Quienes apoyan la ley afirman que Maryland necesitaba reformar sus métodos tributarios en respuesta a los cambios significativos en la forma en que las empresas se anuncian. El impuesto se centra en las grandes empresas que se lucran con la publicidad en internet, como Meta, Google y Amazon, quienes afirman estar siendo injustamente perseguidas.
La batalla legal en curso está siendo observada por otros estados que están considerando la posibilidad de imponer impuestos a la publicidad en línea.
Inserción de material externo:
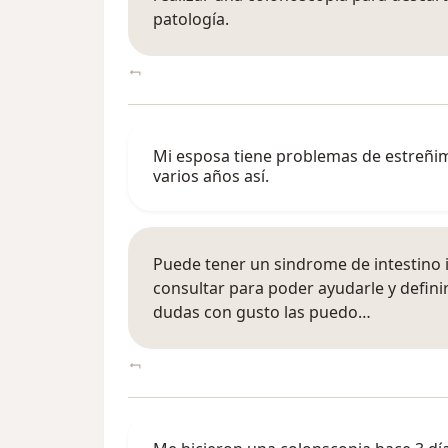
patología.
Mi esposa tiene problemas de estreñimi
varios años así.
Puede tener un sindrome de intestino 
consultar para poder ayudarle y definir
dudas con gusto las puedo…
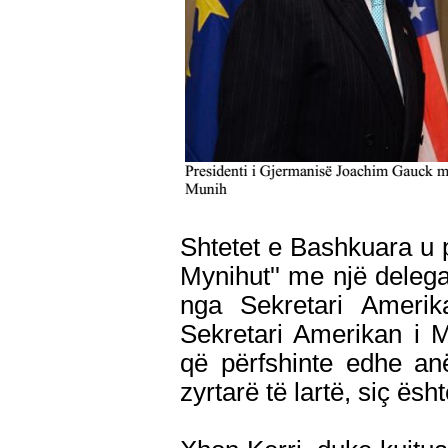
Shtetet e Bashkuara u 
Mynihut'' me një delegac
nga Sekretari Amerik
Sekretari Amerikan i 
që përfshinte edhe anë
zyrtarë të lartë, siç ës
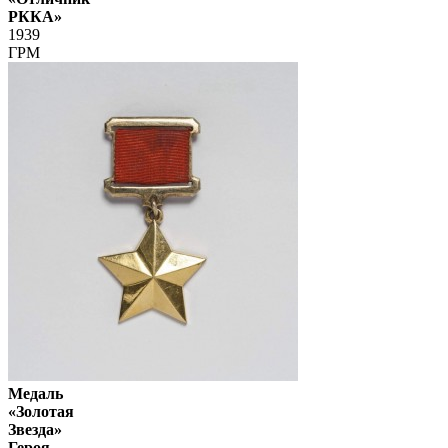
РККА»
1939
ГРМ
Медаль
«Золотая
Звезда»
Героя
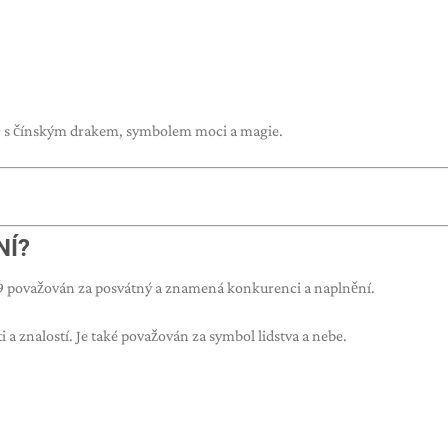
lo 9 s čínským drakem, symbolem moci a magie.
NÍ?
o 9 považován za posvátný a znamená konkurenci a naplnění.
 a znalostí. Je také považován za symbol lidstva a nebe.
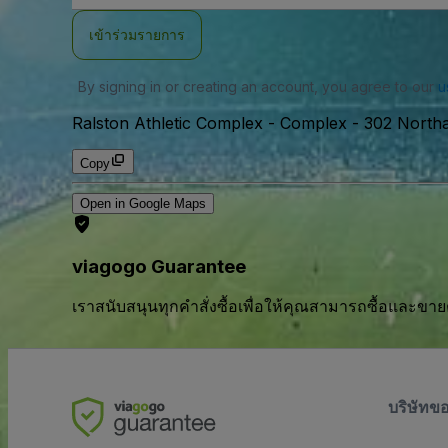
อีเมล
เข้าร่วมรายการ
By signing in or creating an account, you agree to our
u
Ralston Athletic Complex - Complex
-
302 Northa
Copy
Open in Google Maps
viagogo Guarantee
เราสนับสนุนทุกคําสั่งซื้อเพื่อให้คุณสามารถซื้อและขาย
บริษัทข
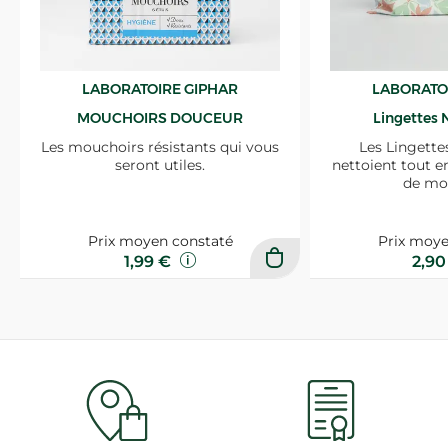
LABORATOIRE GIPHAR
LABORATO
MOUCHOIRS DOUCEUR
Lingettes 
Les mouchoirs résistants qui vous
Les Lingette
seront utiles.
nettoient tout e
de mo
Prix moyen constaté
Prix moye
1,99 €
2,9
Maryland estimó que el impuesto podría recaudar alrededor de 250 millones de dólares al año para ayudar a financiar una amplia medida de educación primaria y secundaria.
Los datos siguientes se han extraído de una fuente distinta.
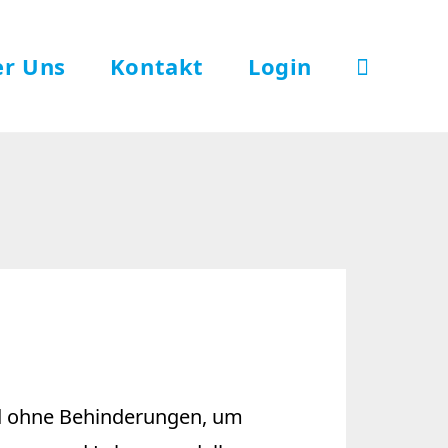
r Uns
Kontakt
Login
nd ohne Behinderungen, um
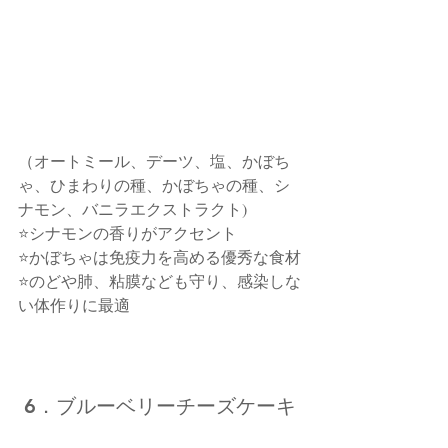
（オートミール、デーツ、塩、かぼち
ゃ、ひまわりの種、かぼちゃの種、シ
ナモン、バニラエクストラクト)
⭐シナモンの香りがアクセント
⭐かぼちゃは免疫力を高める優秀な食材
⭐のどや肺、粘膜なども守り、感染しな
い体作りに最適
 6．ブルーベリーチーズケーキ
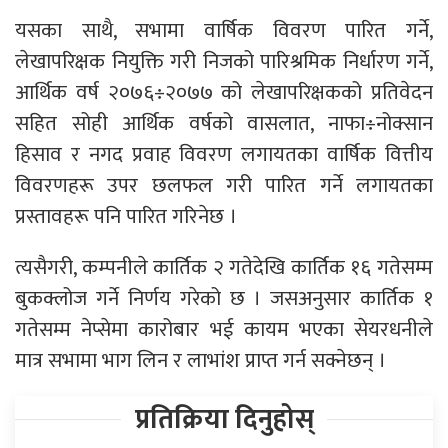
यसका साथै, सभामा वार्षिक विवरण पारित गर्ने,
लेखापरिक्षक नियुक्ति गरी निजको पारिश्रमिक निर्धारण गर्ने,
आर्थिक वर्ष २०७६÷२०७७ को लेखापरिक्षकको प्रतिवेदन
सहित सोही आर्थिक वर्षको वासलात, नाफा÷नोक्सान
हिसाव र नगद प्रवाह विवरण लगायतका वार्षिक वित्तीय
विवरणहरू उपर छलफल गरी पारित गर्ने लगायतका
प्रस्तावहरू पनि पारित गरिनेछ ।
त्यसैगरी, कम्पनीले कार्तिक २ गतेदेखि कार्तिक १६ गतेसम्म
बुकक्लोज गर्ने निर्णय गरेको छ । जसअनुसार कार्तिक १
गतेसम्म नेप्सेमा कारोबार भई कायम भएका सेयरधनीले
मात्र सभामा भाग लिन र लाभांश प्राप्त गर्न सक्नेछन् ।
प्रतिक्रिया दिनुहोस्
La ley de Maryland establece que las empresas no solo deben pagar el impuesto, sino también evitar informar a los clientes cómo afecta a los precios, sin partidas presupuestarias, recargos ni tasas, declaró el tribunal de apelaciones el viernes, al alinearse con las asociaciones comerciales que luchan contra el impuesto.
El juez Julius Richardson citó la Ley del Timbre de la época colonial, que contribuyó a desencadenar la Guerra de la Independencia, y escribió que “criticar al gobierno, ya sea por impuestos o por cualquier otra cuestión, es un discurso importante en una sociedad democrática”.
Los demandantes argumentaron que los legisladores de Maryland intentaban aislarse de las críticas y la responsabilidad política al prohibir a las empresas explicar el impuesto a sus clientes.
“Un estado no puede eludir las críticas silenciando a los afectados por su impuesto”, escribió el juez.
El fallo unánime del Tribunal de Apelaciones del 4.º Circuito de EE. UU. revoca la decisión de la jueza de distrito Lydia Kay Griggsby y le devuelve el caso con instrucciones para que considere una solución adecuada a la luz de la decisión del panel.
Los grupos comerciales elogiaron la decisión.
“Maryland intentó evitar las críticas a su esquema fiscal, y el Cuarto Circuito reconoció esa táctica como lo que era: censura”, declaró Paul Taske, codirector del Centro de Litigios NetChoice, en un comunicado.
La contralora de Maryland, Brooke Lierman, acusada en el caso, y la fiscalía general de Maryland, que representa al estado, declinaron hacer comentarios el lunes.
La ley ha sido impugnada en múltiples instancias legales, incluyendo el Tribunal Fiscal de Maryland, donde el caso está en curso.
La ley impone un impuesto basado en los ingresos brutos anuales globales para las empresas que generan más de 100 millones de dólares a nivel mundial.
Según la ley, la tasa impositiva es del 2,5 % para las empresas que generan más de 100 millones de dólares en ingresos brutos anuales globales; del 5 % para las empresas que generan 1000 millones de dólares o más; del 7,5 % para las empresas que generan 5000 millones de dólares o más; y del 10 % para las empresas que generan 15000 millones de dólares o más.
La Asamblea General de Maryland, controlada por los demócratas, anuló el veto a la legislación en 2021 por parte del entonces gobernador republicano Larry Hogan.